Message non lu par Laurent L. »

Voici un article du journaliste du Figaro Jean-Marie Guénois :http://blog.lefigaro.fr/religioblog/201 ... nfant.html.
13 mai 2010 a écrit :
FATIMA

(Portugal)

Dans le sanctuaire marial de Fatima, j'ai eu la chance, mercredi après-midi, de me trouver à quelques mètres de Benoît XVI et de le voir longuement se recueillir devant la statue vénérée de la Vierge. Rien de plus banal que de voir un pape prier. Il fait son métier penseront certains.
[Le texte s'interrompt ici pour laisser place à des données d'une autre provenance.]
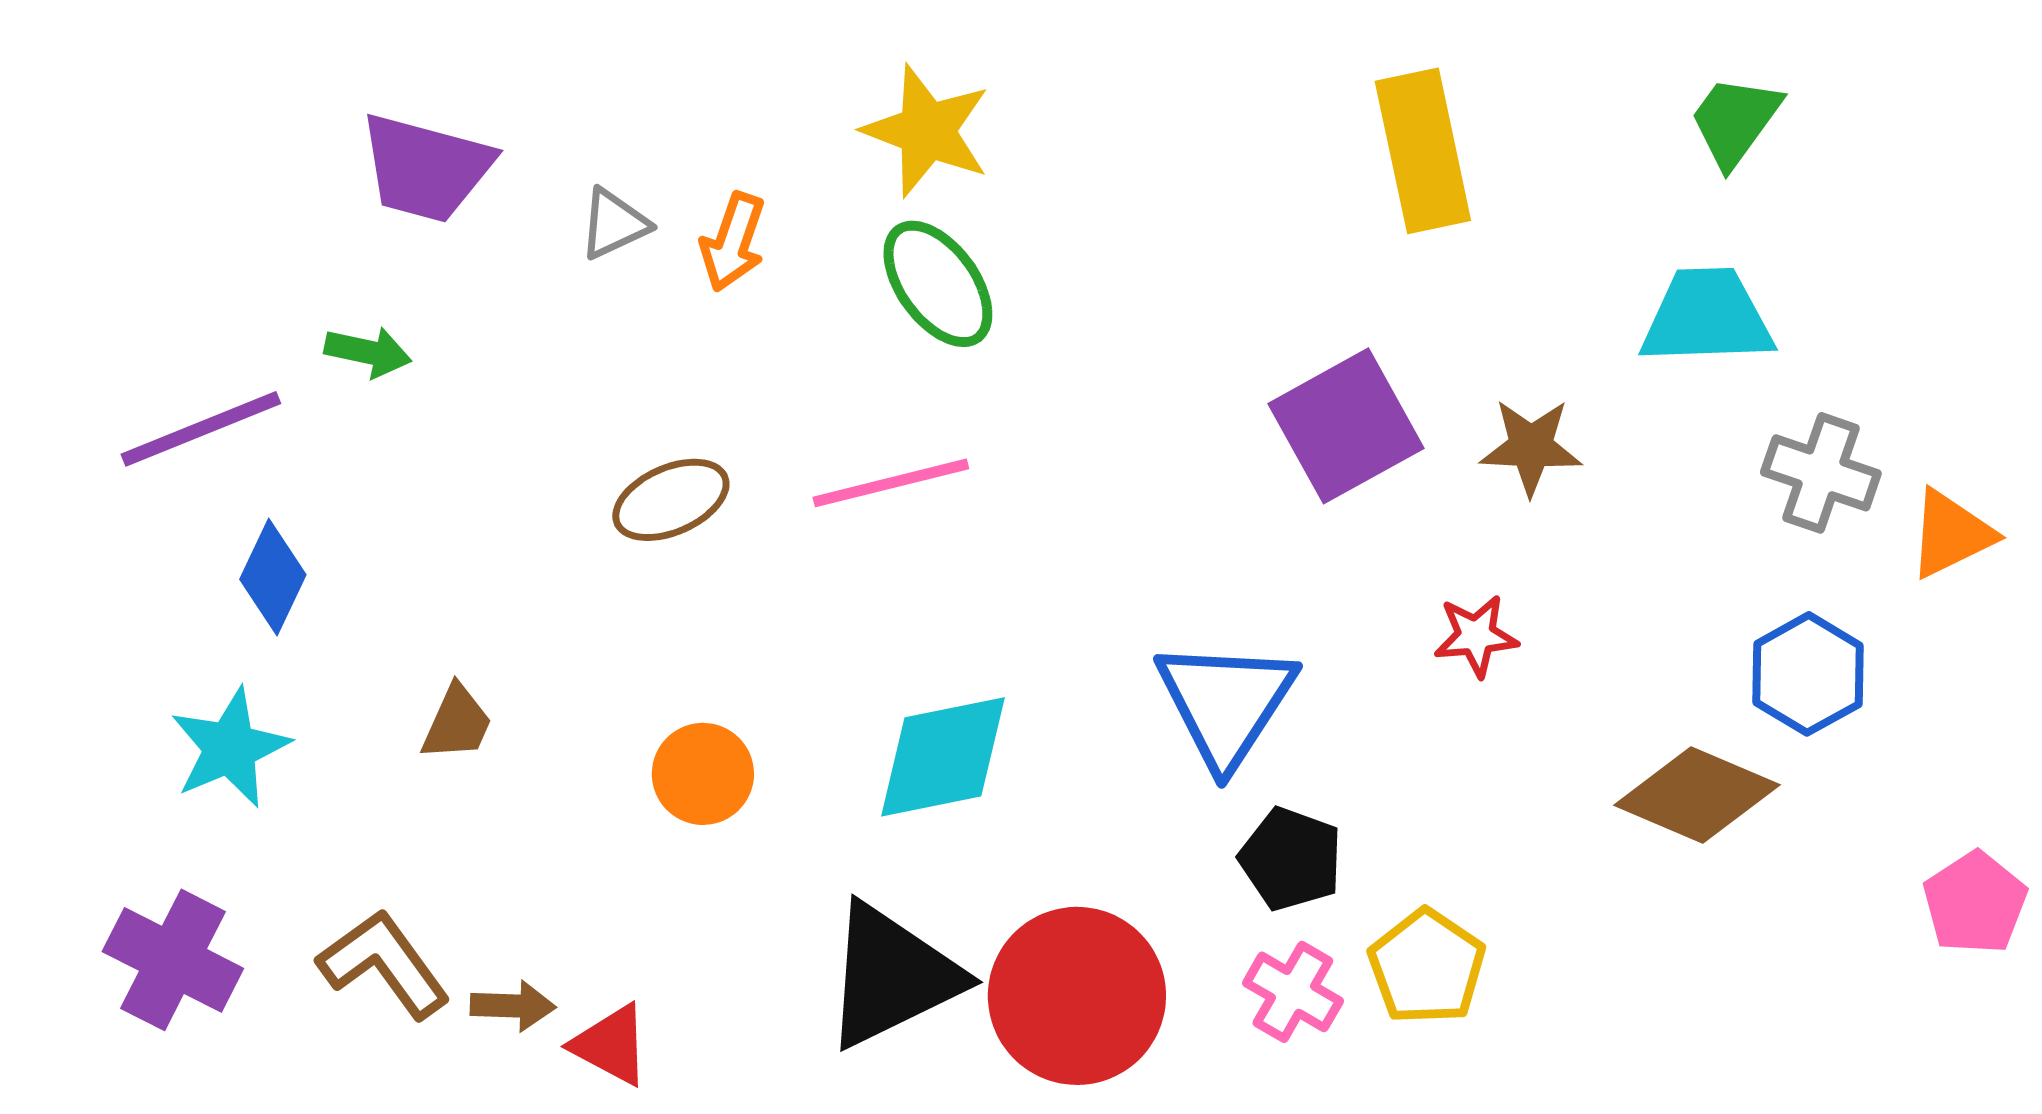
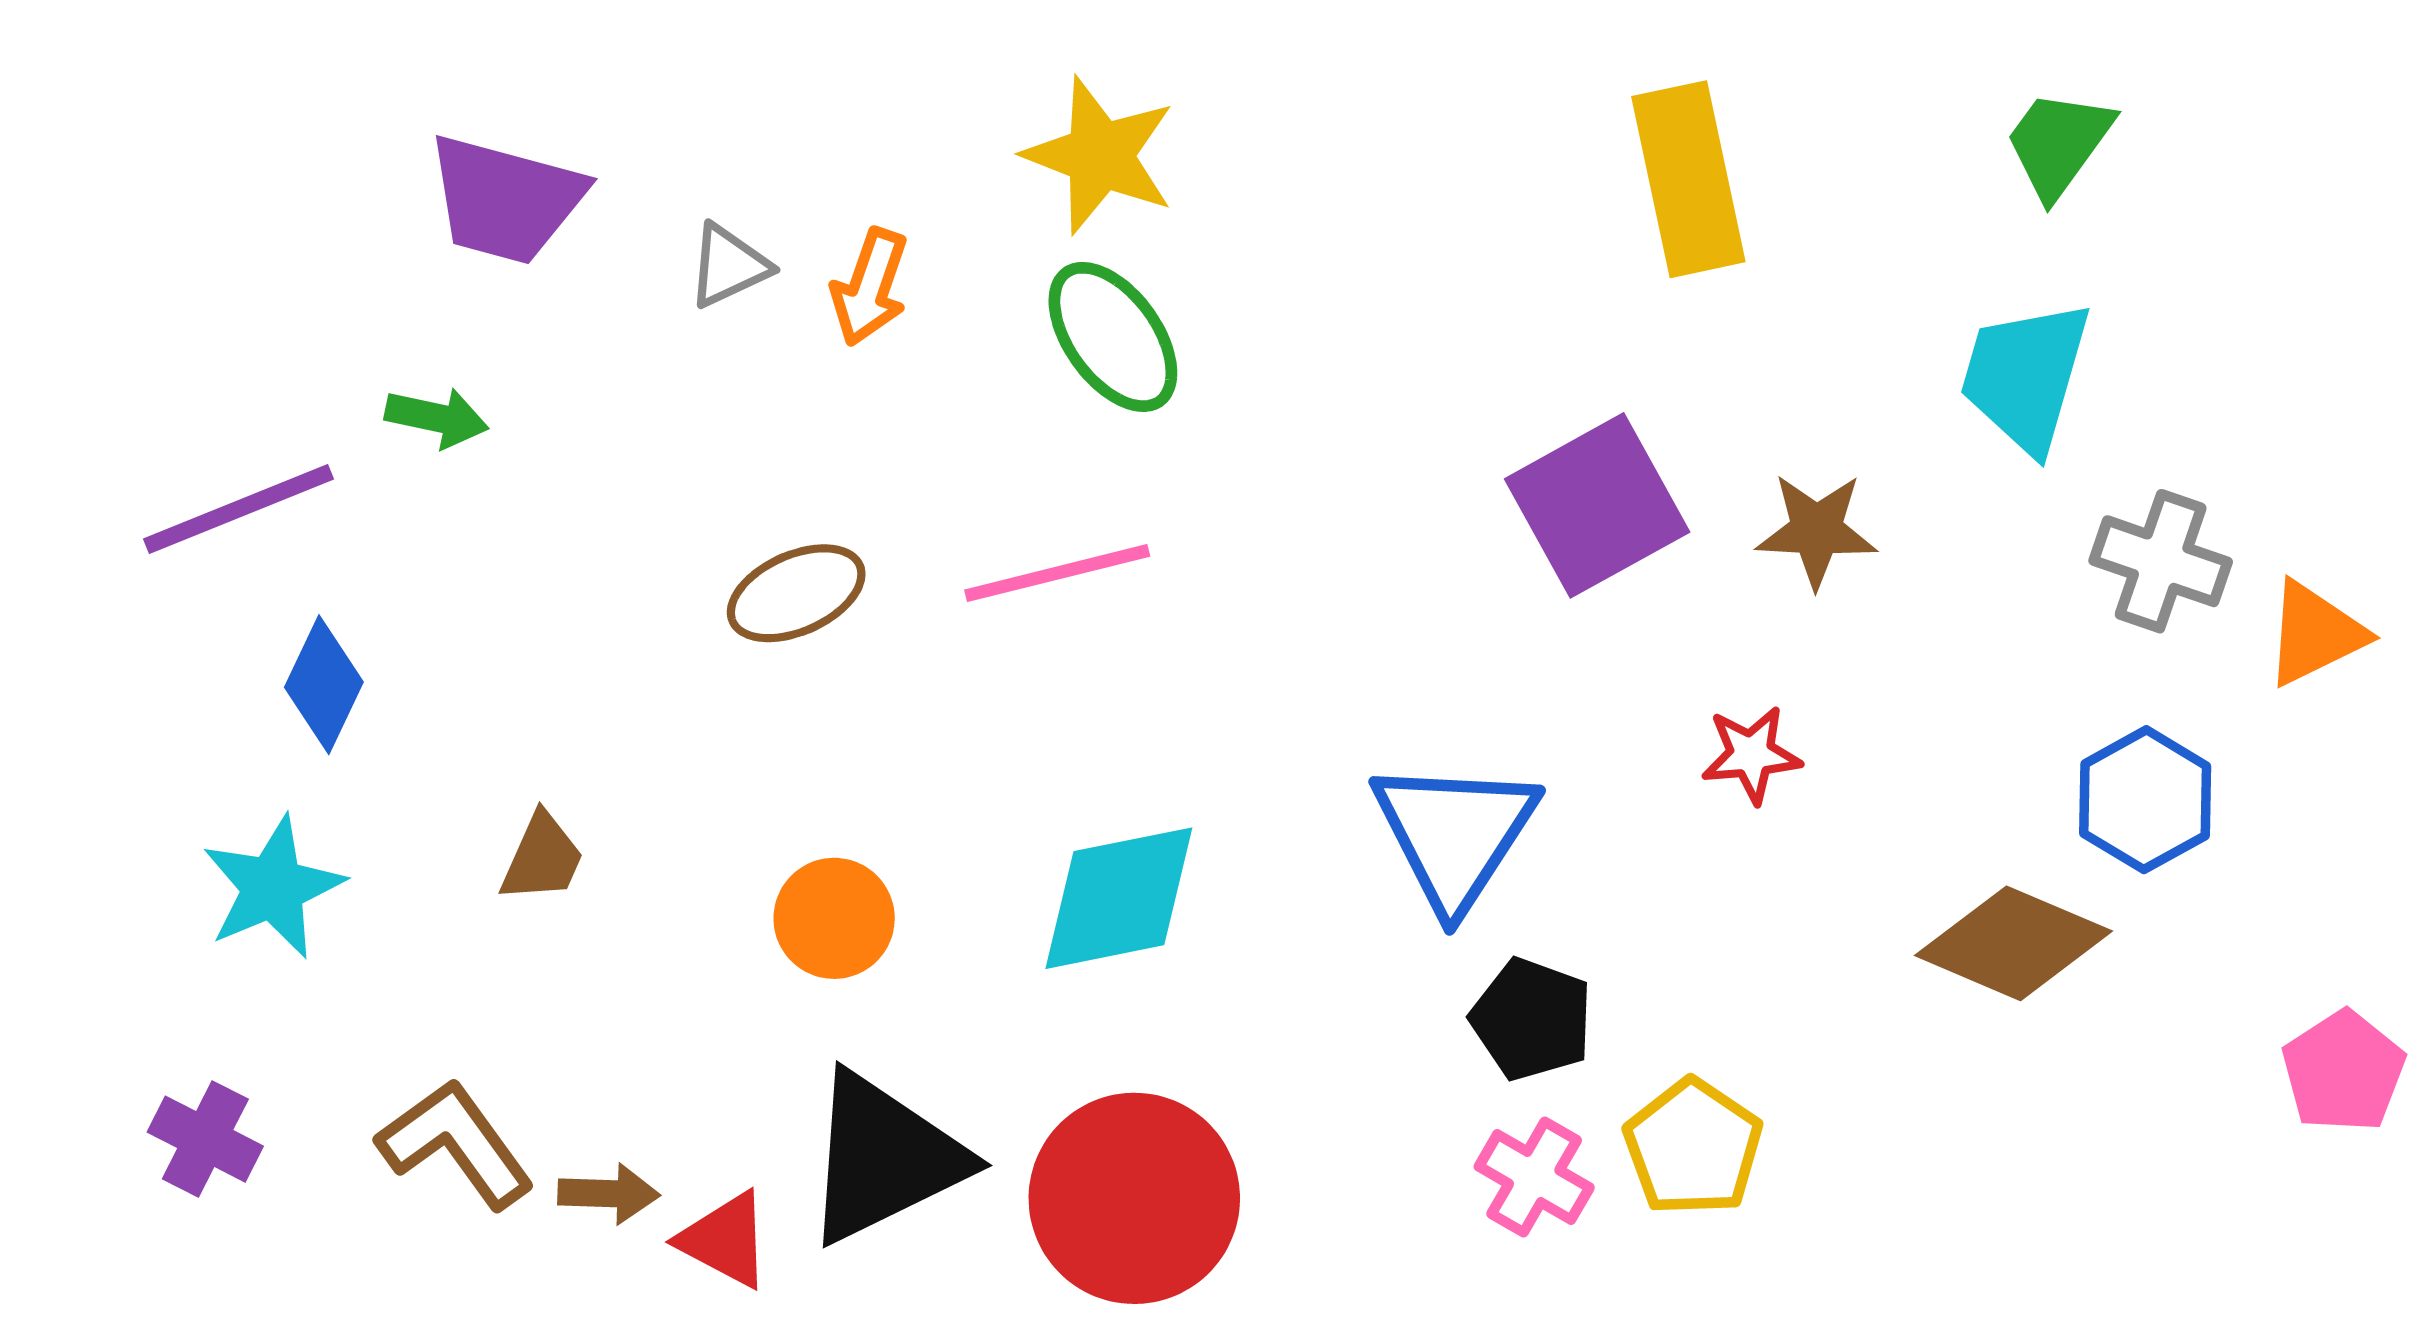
cyan trapezoid: (1707, 317) -> (2025, 376), turned -72
purple cross: (173, 960) -> (205, 1139), size x0.7
black triangle: (892, 976) -> (884, 1158), moved
red circle: (1077, 996) -> (1134, 1198), moved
Il se trouve que j'ai déjà pu observer plusieurs situations similaires mais j'ai rarement constaté un tel recueillement chez un homme. C'est d'ailleurs impressionnant et difficile à décrire. Est-ce lié à l'émotion ? A un manque d'objectivité ? Je ne le crois pas. Il y a comme cela, des situations humaines « extrêmes » qui sont des signes de souffrance, de joie intense, d'extériorité fabuleuse ou ... d'intériorité unique. Intimes, elles n'en sont pas moins des faits.

Que s'est-il passé ? Benoît XVI s'est approché de la statue pour y déposer un présent, une rose en or et argent, symbole d'action de grâce. Il venait de lire une prière où il évoquait son prédécesseur Jean-Paul II, son attentat, et les souffrances de l'Eglise (voir l'article publié dans le quotidien ce jeudi). Il était là dans son rôle de pape.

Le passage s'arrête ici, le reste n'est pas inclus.